From the outdoors

Midcoast Maine’s most amazing wild plant...skunk cabbage

Fri, 04/06/2018 - 6:45pm

This column was first published in 2014, but a walk around Beauchamp Point, Rockport, in early April features the skunk cabbage decked out in spring color. What is this wild cabbage?

It's April, but with temperatures in the mid-30s and a dearth of green growth, it feels and looks like late March. Morning walks though on Rockport's Beauchamp Point reveal telltale signs of spring. Wood frog and spotted salamander eggs appear in vernal pools, and phoebes and chickadees are singing.

Easily overlooked are the 6-inch green and maroon hood-like leaves of skunk cabbages pushing their way up through the last bits of snow. A dozen sluggish bees and flies buzz in and out of several skunk cabbage hoods. The hood is a highly specialized leaf called a spathe, which hides the spherical yellow flower head. The flower can only be seen by gently lifting the hood to peek inside.

Skunk cabbage is well named because it produces a very disagreeable odor, a clever pollination strategy to lure flying insects normally attracted to smelly carrion. Aside from the strong odor, skunk cabbages’ color and shape are strikingly handsome. Most spathes vary in color from pea green to maroon; a few are a striped combination of the two. No two cabbages are identical.

It's not happenstance or plant willpower that skunk cabbages are growing up through receding snow banks on frozen ground. Unlike other Maine plants, this wild cabbage has a unique ability to generate its own heat. Everywhere I look the snow has melted in a small circle around each skunk cabbage. For decades it was thought that the hole in the snow where cabbages grew was the result of the dark plant’s absorption of sunlight. The snowmelt around each plant is actually caused by thermogenesis, which is the production of heat normally associated with mammals and birds. Thermogenesis is rare in plants. In other words, skunk cabbage's vascular system behaves like that of a warm-blooded animal, at least for a few weeks in early spring. Its ability to generate heat enables the plant to grow and flower while snow still blankets the ground.

So what's the advantage for skunk cabbages to heat up? The answer lies in the age-old adage: "The early bird gets the worm." Or in the case of the skunk cabbage, by emerging first and blooming ahead of other plants, skunk cabbages garner the sole attention of early pollinators. As an additional reward to its pollinators, skunk cabbages provide heat inside their flower heads for flying insects during sub-freezing temperatures in March and April. The plant-insect relationship is mutually beneficial: the insects obtain nectar and warmth from the plant's flowers and the skunk cabbage has its pollen spread by flying insects. Life is good on Beauchamp Point's forest floor! This is even true of spiders that patiently wait to prey on insects seeking the plants’ pollen and warmth.

The plant’s cost-benefit ratio to produce heat is on the plus side of the ledger during a two-week period of enormous energy demand. Botanists have theorized that the metabolism of the skunk cabbage, while maintaining its “body” heat during freezing temperatures, is equivalent to the energy used by a chipmunk. In short, the skunk cabbage's springtime metabolism is more closely aligned to that of a warm-blooded mammal than a neighboring cedar tree. The staggering energy costs though is unsustainable and it's why skunk cabbages revert back to normal "cold-blooded" plant metabolism in May.

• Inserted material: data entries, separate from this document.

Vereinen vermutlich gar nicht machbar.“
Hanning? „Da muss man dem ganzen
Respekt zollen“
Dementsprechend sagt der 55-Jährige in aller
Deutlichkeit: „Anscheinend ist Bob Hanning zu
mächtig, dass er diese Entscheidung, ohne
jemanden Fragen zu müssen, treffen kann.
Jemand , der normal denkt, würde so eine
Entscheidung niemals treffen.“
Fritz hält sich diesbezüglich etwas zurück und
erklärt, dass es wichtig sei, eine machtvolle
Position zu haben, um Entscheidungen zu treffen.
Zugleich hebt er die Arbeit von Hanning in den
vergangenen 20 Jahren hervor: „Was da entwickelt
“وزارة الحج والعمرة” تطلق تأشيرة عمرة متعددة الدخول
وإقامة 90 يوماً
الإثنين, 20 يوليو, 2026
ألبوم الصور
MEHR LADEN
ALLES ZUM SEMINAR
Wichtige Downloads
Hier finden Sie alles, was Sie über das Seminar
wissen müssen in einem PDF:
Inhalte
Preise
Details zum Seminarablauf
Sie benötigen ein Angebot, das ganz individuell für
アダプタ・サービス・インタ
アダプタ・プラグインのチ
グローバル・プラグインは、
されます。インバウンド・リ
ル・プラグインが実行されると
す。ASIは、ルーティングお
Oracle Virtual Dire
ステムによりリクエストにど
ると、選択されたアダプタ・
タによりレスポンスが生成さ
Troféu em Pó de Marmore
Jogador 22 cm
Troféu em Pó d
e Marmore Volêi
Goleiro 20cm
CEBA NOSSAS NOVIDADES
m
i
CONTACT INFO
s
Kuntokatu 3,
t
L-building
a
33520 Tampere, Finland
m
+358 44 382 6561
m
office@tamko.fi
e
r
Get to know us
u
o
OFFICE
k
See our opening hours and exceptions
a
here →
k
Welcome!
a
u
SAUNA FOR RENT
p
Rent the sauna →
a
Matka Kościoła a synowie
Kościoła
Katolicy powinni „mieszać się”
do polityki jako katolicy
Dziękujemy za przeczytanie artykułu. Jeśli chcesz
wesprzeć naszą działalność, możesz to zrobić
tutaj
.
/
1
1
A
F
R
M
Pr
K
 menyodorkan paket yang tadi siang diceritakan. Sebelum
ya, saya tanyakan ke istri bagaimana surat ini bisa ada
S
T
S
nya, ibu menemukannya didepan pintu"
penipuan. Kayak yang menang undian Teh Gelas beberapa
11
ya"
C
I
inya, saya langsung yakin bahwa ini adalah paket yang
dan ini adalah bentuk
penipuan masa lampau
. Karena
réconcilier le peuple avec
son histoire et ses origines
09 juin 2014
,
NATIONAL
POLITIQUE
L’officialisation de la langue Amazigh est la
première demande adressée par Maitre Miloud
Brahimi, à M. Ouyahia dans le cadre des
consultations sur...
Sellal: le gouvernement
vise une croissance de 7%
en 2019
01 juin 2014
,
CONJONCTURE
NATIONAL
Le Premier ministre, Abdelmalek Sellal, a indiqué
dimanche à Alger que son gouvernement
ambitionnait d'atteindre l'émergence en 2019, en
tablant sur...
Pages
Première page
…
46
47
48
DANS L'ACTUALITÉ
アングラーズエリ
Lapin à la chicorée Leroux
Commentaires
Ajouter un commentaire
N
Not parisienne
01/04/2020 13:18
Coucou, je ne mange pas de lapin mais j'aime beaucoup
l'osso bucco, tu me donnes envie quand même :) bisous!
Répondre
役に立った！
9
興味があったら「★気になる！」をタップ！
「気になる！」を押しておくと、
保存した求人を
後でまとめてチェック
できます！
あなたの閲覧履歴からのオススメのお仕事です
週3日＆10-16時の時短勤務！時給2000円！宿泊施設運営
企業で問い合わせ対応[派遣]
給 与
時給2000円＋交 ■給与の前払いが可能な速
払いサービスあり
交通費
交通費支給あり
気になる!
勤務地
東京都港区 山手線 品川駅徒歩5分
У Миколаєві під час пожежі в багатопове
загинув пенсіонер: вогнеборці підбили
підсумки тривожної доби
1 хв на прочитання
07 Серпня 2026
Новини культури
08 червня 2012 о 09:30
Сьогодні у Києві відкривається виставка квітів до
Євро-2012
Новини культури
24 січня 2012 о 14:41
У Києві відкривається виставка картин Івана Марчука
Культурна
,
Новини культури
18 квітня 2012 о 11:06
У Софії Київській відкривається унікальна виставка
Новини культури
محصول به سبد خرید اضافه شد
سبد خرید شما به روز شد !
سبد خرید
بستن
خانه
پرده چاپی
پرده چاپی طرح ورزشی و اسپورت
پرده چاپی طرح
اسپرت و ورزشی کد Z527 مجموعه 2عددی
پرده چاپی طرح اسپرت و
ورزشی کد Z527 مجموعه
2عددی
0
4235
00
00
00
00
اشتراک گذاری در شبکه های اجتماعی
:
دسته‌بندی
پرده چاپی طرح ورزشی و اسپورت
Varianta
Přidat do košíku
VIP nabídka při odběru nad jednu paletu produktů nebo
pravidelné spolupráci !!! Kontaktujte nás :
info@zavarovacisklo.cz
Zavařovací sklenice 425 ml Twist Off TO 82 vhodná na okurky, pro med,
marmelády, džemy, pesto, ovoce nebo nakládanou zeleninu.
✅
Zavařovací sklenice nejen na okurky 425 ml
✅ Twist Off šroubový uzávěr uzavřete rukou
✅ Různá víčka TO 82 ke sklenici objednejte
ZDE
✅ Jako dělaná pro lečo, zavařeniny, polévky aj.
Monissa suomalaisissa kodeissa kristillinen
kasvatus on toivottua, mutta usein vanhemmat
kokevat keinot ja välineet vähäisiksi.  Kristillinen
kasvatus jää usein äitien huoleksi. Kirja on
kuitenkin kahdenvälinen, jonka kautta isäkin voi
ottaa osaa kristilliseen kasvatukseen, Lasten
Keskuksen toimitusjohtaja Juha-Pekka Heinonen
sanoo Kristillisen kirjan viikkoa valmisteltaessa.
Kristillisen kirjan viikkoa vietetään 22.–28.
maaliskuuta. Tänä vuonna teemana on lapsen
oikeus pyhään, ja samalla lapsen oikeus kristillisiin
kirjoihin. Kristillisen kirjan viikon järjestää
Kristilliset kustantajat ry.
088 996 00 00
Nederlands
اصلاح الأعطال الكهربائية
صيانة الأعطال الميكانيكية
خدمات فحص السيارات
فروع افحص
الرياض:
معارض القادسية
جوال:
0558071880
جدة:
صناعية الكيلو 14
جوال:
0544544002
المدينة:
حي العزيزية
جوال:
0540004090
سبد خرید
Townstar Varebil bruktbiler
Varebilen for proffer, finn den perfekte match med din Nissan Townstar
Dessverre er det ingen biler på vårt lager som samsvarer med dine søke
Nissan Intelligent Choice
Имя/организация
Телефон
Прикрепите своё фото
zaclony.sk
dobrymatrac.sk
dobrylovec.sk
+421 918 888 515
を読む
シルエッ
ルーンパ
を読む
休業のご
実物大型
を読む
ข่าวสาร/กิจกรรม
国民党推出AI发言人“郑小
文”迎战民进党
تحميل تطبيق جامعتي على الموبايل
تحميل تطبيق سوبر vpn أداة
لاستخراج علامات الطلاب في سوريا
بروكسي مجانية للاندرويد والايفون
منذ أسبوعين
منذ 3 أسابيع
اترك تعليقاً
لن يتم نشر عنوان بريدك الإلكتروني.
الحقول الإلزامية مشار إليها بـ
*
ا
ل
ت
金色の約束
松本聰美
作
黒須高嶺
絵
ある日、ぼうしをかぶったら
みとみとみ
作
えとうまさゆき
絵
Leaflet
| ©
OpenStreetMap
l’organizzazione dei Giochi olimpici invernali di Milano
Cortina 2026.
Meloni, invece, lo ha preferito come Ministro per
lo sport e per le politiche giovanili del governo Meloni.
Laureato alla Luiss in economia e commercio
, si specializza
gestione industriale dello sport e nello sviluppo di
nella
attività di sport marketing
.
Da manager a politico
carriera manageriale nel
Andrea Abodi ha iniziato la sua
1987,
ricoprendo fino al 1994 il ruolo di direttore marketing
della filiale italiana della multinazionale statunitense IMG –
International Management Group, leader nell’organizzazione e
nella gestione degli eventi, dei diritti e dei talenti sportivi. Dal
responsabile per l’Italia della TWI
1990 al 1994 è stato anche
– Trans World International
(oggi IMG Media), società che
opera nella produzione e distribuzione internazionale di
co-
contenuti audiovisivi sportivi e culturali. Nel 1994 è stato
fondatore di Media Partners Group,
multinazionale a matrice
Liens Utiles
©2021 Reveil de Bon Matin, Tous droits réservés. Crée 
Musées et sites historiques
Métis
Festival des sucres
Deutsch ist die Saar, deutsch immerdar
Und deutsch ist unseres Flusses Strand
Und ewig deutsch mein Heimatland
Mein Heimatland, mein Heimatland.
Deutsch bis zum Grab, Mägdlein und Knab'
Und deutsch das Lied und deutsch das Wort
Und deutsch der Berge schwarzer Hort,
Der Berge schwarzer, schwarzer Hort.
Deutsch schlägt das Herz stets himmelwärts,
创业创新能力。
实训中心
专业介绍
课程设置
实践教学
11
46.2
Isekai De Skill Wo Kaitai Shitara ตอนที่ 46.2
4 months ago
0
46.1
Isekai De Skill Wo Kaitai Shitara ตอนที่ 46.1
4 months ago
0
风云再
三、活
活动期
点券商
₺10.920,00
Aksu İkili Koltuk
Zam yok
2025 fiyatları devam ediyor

Leaning forward without falling into the wetland, I test the heat production theory of a skunk cabbage. With my finger inside the spathe, a small fly emerges from the flower head, surprising both of us. The flower warms my finger on a cold morning. The first botanists who inserted thermometers inside the plant's hood were astounded. The plant's body temperature was 36 degrees Fahrenheit above the outside air temperature. Subsequent checks day and night revealed that the temperature differential remained consistent during a two-week period in early April. During their growth spurt, skunk cabbage's thermogenesis is generated by growth of the flower heads as it uses oxygen to convert starch reserves in its roots into energy. The plant’s high starch content is known by generations of black bears. Sows with cubs feed on skunk cabbages shortly after emerging from their winter dens. The high caloric skunk cabbage accounts for 50 to 75 percent of the bear's early spring diet.

The Micmac Tribe in Maine used a dry powdered form of skunk cabbage root to treat diabetes and to aid in general metabolism. Historically, Maine's Penobscot Indian Nation used the plant's spring roots to rid children of parasitic worms. Science has also revealed that skunk cabbage is a diuretic. The medicinal qualities of skunk cabbage may help to explain why ingesting large quantities of the plant may play an important role in the bears' spring diet. Undoubtedly, skunk cabbage has not revealed all its secrets. But what it has revealed so far is nothing short of extraordinary. There's much more to skunk cabbage than first meets the eye.